Poles vote in parliamentary election as polls point to status quo

Poles elect a new parliament on Sunday as the governing socially conservative Law and Justice party (PiS) seeks to maintain its outright majority in the lower house while opposition parties hope for an upset and a broad anti-PiS government.

Poles select 460 lawmakers for the Sejm, the lower house and main legislative body, as well as 100 members of the Senate, an oversight and review chamber.

PiS was the clear leader in opinion polls ahead of the Sunday ballot and is expected to win between 40 and 49 per cent of the vote, which could potentially give it an outright majority in the lower house.

The main opposition forces – the centrist Civic Coalition (KO), the Democratic Left Alliance (SLD) and the Christian Democrat agrarian Polish People’s Party (PSL) – hope in turn that their combined support can top that of PiS, allowing them to form a coalition government.

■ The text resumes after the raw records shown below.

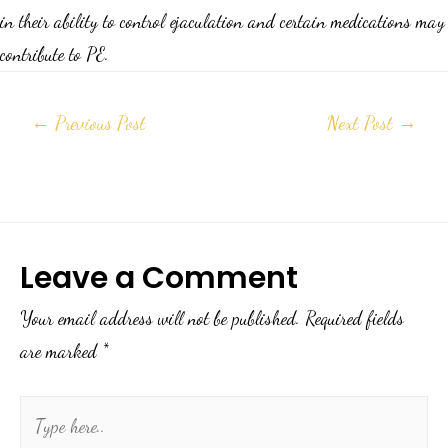
in their ability to control ejaculation and certain medications may
contribute to PE.
←
Previous Post
Next Post
→
Leave a Comment
Your email address will not be published.
Required fields
are marked
*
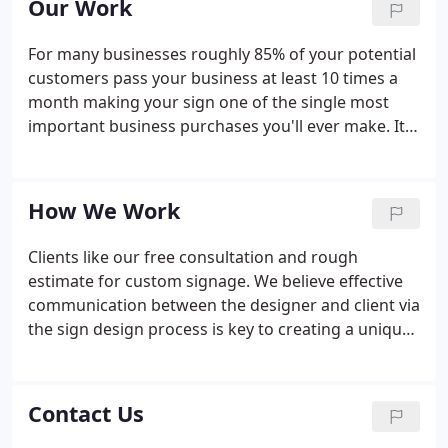
Our Work
Better yet, contact us prior to signing your lease to
be sure existing sign ordinances can accommodate
For many businesses roughly 85% of your potential
your vision.
customers pass your business at least 10 times a
month making your sign one of the single most
important business purchases you'll ever make. It's
critical your sign delivers the right message in the
right manner to attract customers and drive them
to your door.
How We Work
Clients like our free consultation and rough
estimate for custom signage. We believe effective
communication between the designer and client via
the sign design process is key to creating a unique
and effective end product. We make it our business
to ensure your message is delivered with clarity
and style.
Contact Us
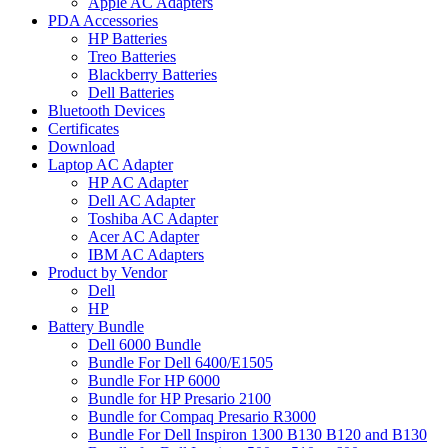
Apple AC Adapters
PDA Accessories
HP Batteries
Treo Batteries
Blackberry Batteries
Dell Batteries
Bluetooth Devices
Certificates
Download
Laptop AC Adapter
HP AC Adapter
Dell AC Adapter
Toshiba AC Adapter
Acer AC Adapter
IBM AC Adapters
Product by Vendor
Dell
HP
Battery Bundle
Dell 6000 Bundle
Bundle For Dell 6400/E1505
Bundle For HP 6000
Bundle for HP Presario 2100
Bundle for Compaq Presario R3000
Bundle For Dell Inspiron 1300 B130 B120 and B130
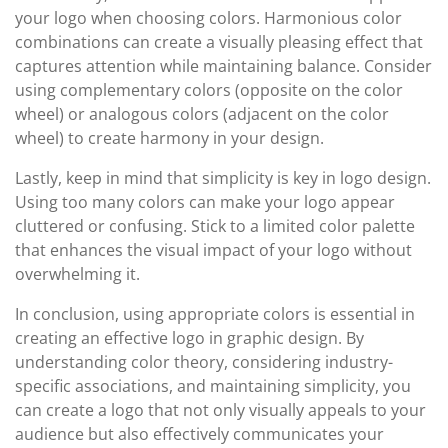
your logo when choosing colors. Harmonious color
combinations can create a visually pleasing effect that
captures attention while maintaining balance. Consider
using complementary colors (opposite on the color
wheel) or analogous colors (adjacent on the color
wheel) to create harmony in your design.
Lastly, keep in mind that simplicity is key in logo design.
Using too many colors can make your logo appear
cluttered or confusing. Stick to a limited color palette
that enhances the visual impact of your logo without
overwhelming it.
In conclusion, using appropriate colors is essential in
creating an effective logo in graphic design. By
understanding color theory, considering industry-
specific associations, and maintaining simplicity, you
can create a logo that not only visually appeals to your
audience but also effectively communicates your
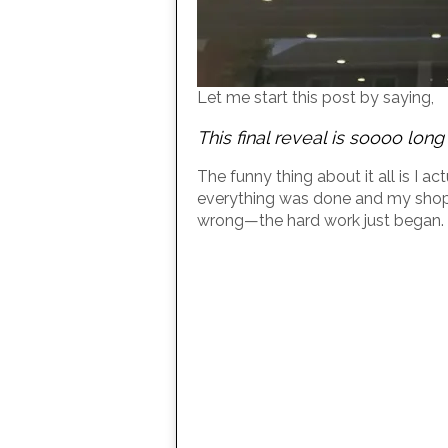
Let me start this post by saying,
This final reveal is soooo lon
The funny thing about it all is I 
everything was done and my shop 
wrong—the hard work just began.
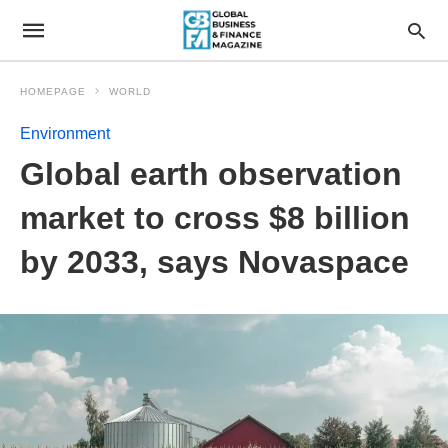
HOMEPAGE
WORLD
Environment
Global earth observation
market to cross $8 billion
by 2033, says Novaspace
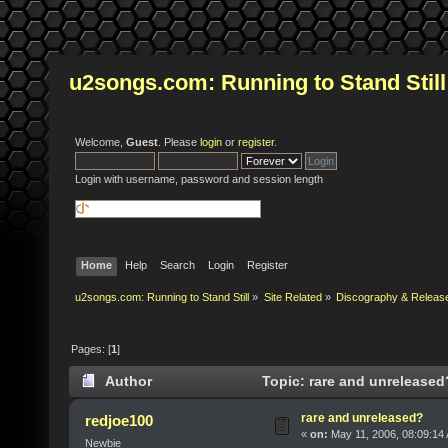
u2songs.com: Running to Stand Still
Welcome,
Guest
. Please
login
or
register
.
Login with username, password and session length
Home
Help
Search
Login
Register
u2songs.com: Running to Stand Still
»
Site Related
»
Discography & Releas
Pages: [
1
]
Author
Topic: rare and unreleased
rare and unreleased?
redjoe100
«
on:
May 11, 2006, 08:09:14
Newbie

The common denominator of the opposition is a pro-EU stance and a pledge to undo controversial broad institutional reforms introduced by PiS in the last four years, including in the judiciary, which put the country at loggerheads with the European Commission.

Polling stations open at 7 am (0500 GMT) and are scheduled to close at 9 pm, when the first exit polls are expected to be published.

Five major political forces have been registered to participate in Poland’s parliamentary election scheduled for Sunday.

1) Law and Justice (PiS) is a social conservative party, in power since 2015. Its candidates include members of smaller right-wing parties United Poland (Solidarna Polska) and Agreement (Porozumienie).

The social conservative party has been in power since 2015. Its candidates include members of smaller right-wing parties United Poland (Solidarna Polska) and Agreement (Porozumienie).

Platform: PiS focuses on social benefits, saying it is the only party that can guarantee the monthly payment to families of 500 zloty (125 dollars) per child and prevent the retirement age from being increased.

They have announced a significant increase in the minimum wage, a permanent annual bonus pension payment (two payments in 2021) and plans to make EU farm subsidies for Polish farmers equal to subsidies received by farmers in western EU countries.

PiS also presents itself as the defender of traditional Catholic values against what it calls “LGBT ideology.”

2) Civic Coalition (KO) is an electoral alliance (subject to an 8 per cent parliamentary representation threshold) comprising the centrist party Civic Platform (PO), the pro-business party Modern (Nowoczesna), the liberal party Polish Initiative and the Greens.

It promises to reduce labour costs and introduce state-funded cash bonuses for employees, an attempt to differentiate itself from the PiS social spending programmes where being employed is not a prerequisite. But it is also saying that those programmes will remain.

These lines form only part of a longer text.